I would like to see more choices, and it’s good with different Open Source licenses, they serve different purposes for different projects. And in a way even Stallman and the Free Software Foundation has realized this and created LGPL, that is a bit more friendly in terms of how you can use the software as components (with-in software with another license).

And I think this is the flaw in his reasoning; he argues that software patents do not work because software is a complex set of different ideas and concepts. I agree, but software today is so complex that it is also a complex set of ready made components (some commercial, some open source) and custom components put together to form a complete program or service. Almost no software built today is built from scratch, and almost any electronic product today contains software, software is everywhere.

So if I am building a commercial product (let’s say a mobile phone) and there are a number of ready made software components for some of the building blocks available as Open Source, some of them are not exactly what I need, so I need to add some functionality to them.

1) If any of these components have a GNU-type license, I could use them, but would have to distribute the complete source for my Mobile phone software (in one way or another).

2) If any of these components have a Apache-type license, I could modify the components as needed and include them in my product.
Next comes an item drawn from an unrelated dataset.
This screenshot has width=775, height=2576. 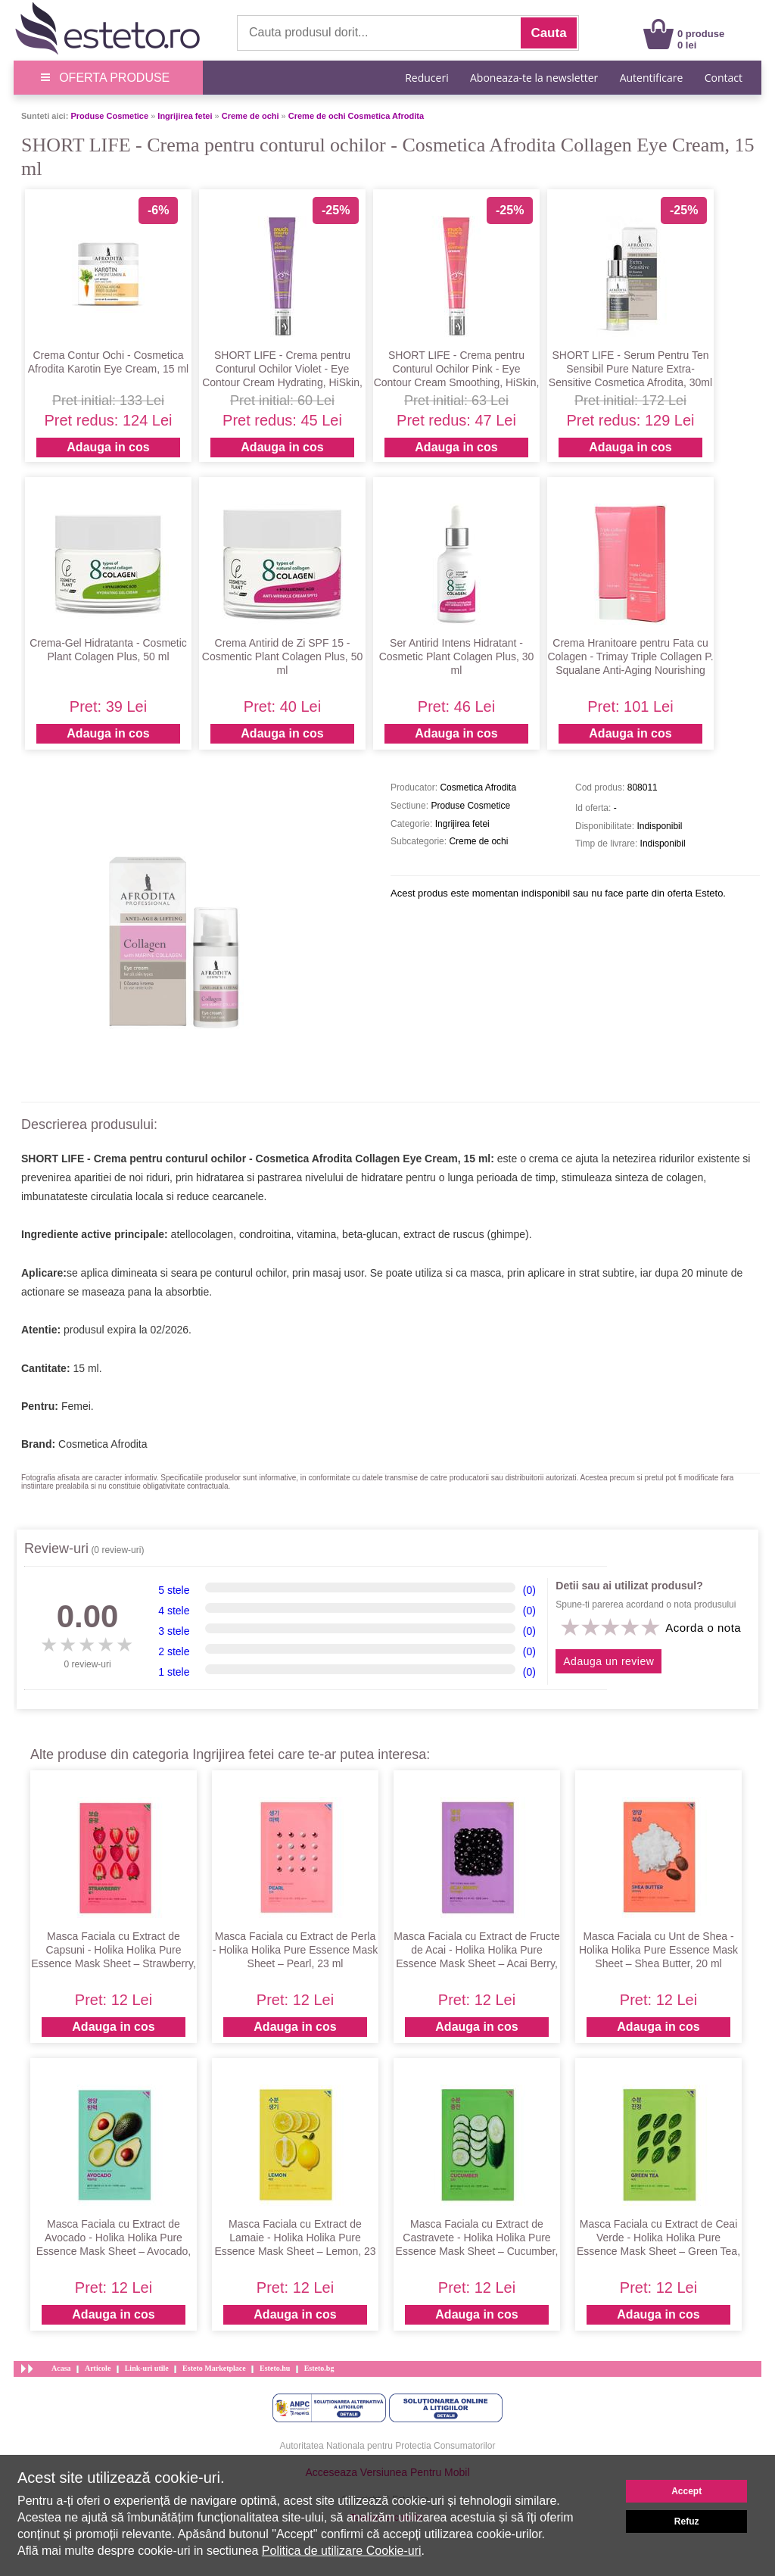 I want to click on Creme de ochi, so click(x=250, y=115).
I would not need to distribute the complete source for my Mobile phone software.

There are a number of compelling reasons not to do 1), and there are some perfectly good business models that could be built around 1), but with 2) I could modify the components and feed that back to the Open Source project and add some value to that.
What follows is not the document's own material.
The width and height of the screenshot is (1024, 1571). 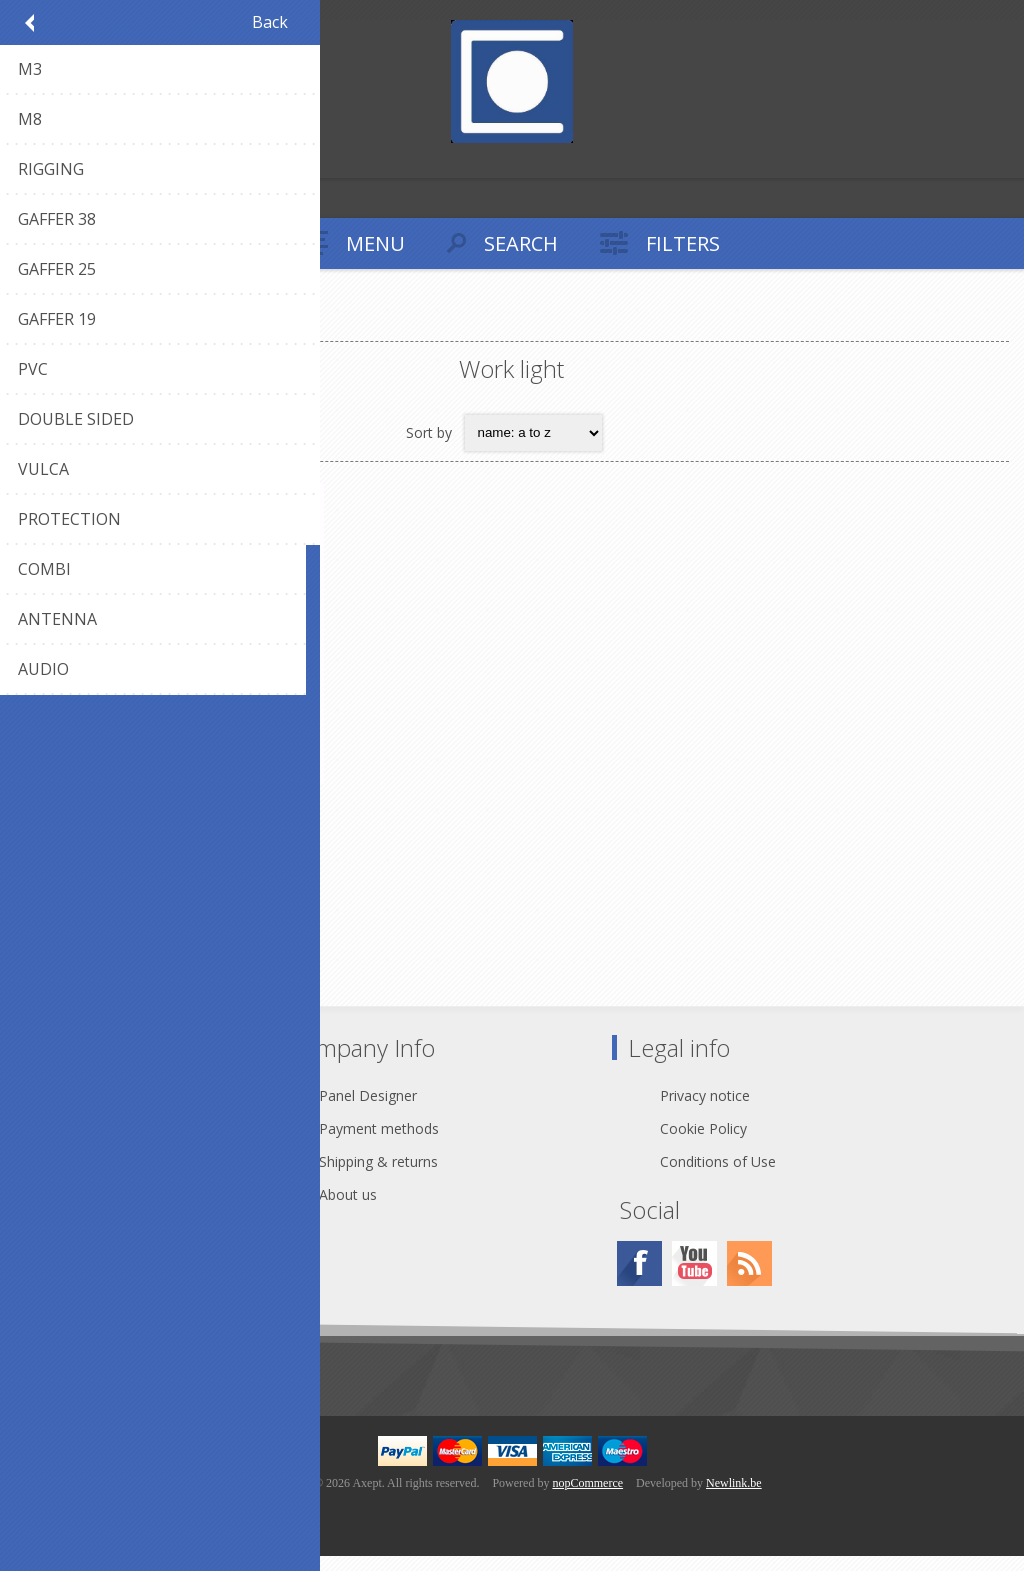 I want to click on About us, so click(x=348, y=1209).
For Linux the GNU model, 1), works quite well I think. But for minor components I think the Apache style license works a lot better, because it allows me to choose 1 or 2 above, whatever fits my business model, it also means that if my business model and business idea is working out, I can dedicate more resources to the contribute to the community (Open Source) project, which is what you can see with a lot of the small Apache projects (that don’t share the “heavy” foot-print that Linux has in terms of momentum etc), I think many of these small Apache projects would die (slowly but surely) if they were to be GPL licensed. A lot of the GNU licensed smaller projects don’t thrive as the Apache ones do. If I am a small startup with few resources, and early-on before I know which business model really works and how I will actually end up making money, the flexibility can be quite important and in many cases it would make sense for a small startup to open-source my custom/proprietary components with an Apache model, but not with the GPL (in terms of benefits of sharing it).
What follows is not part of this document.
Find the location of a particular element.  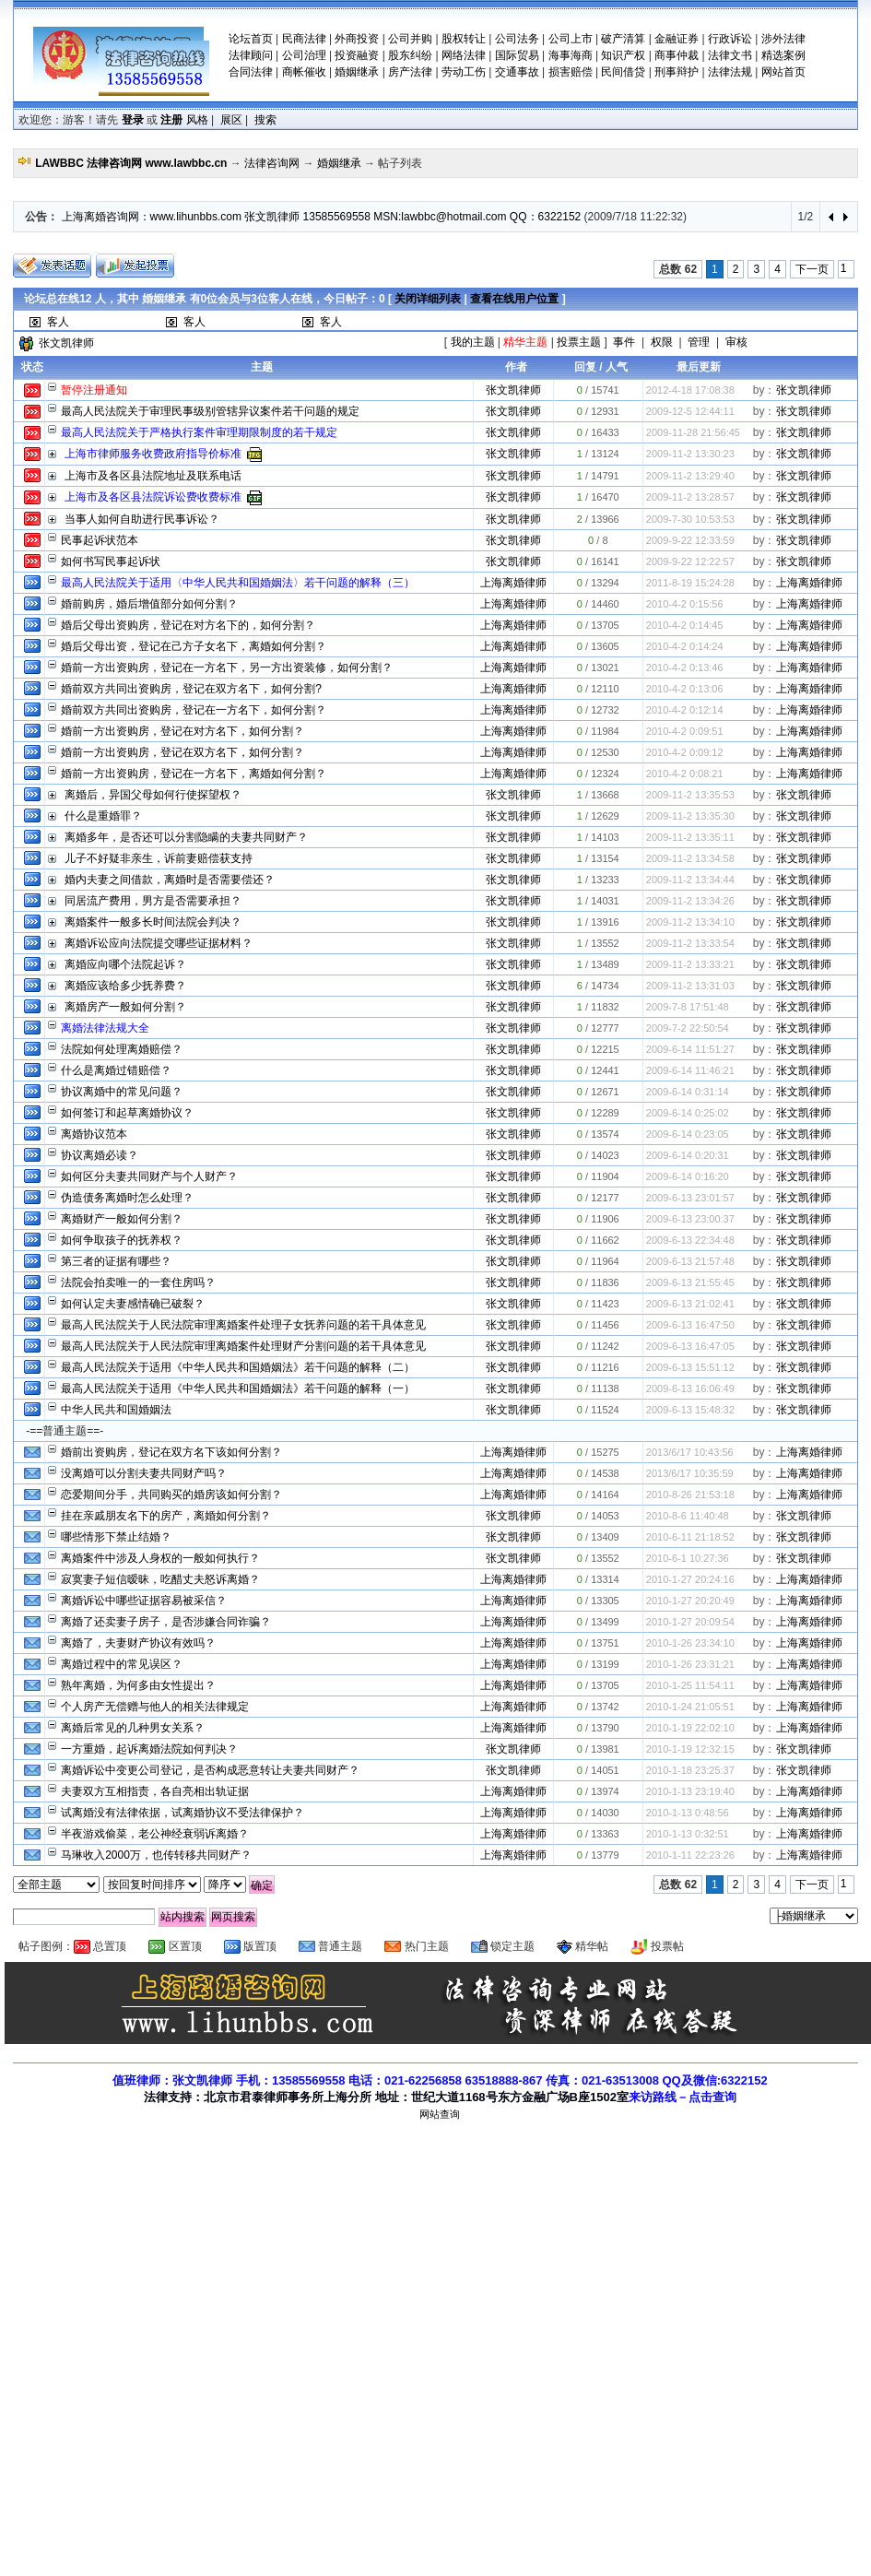 商事仲裁 is located at coordinates (676, 55).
Now FSF and GNU has realized this and created the LGPL, but GNU would like to forget that, it seems.

Stallman thinks the world could be better by with widespread technology use, me too, I just think that variations, openness and flexibility is what moves things forward and will in the end be the route that creates the most diversity and spread, and I am foremost an Entrepreneur that want to create companies that make money of creating a value for it’s customers.

My punchline: Freedom of choice, and different licenses are good, there should not be just Apache or just GNU, just as there is no “one size fits all” for anything else in our world.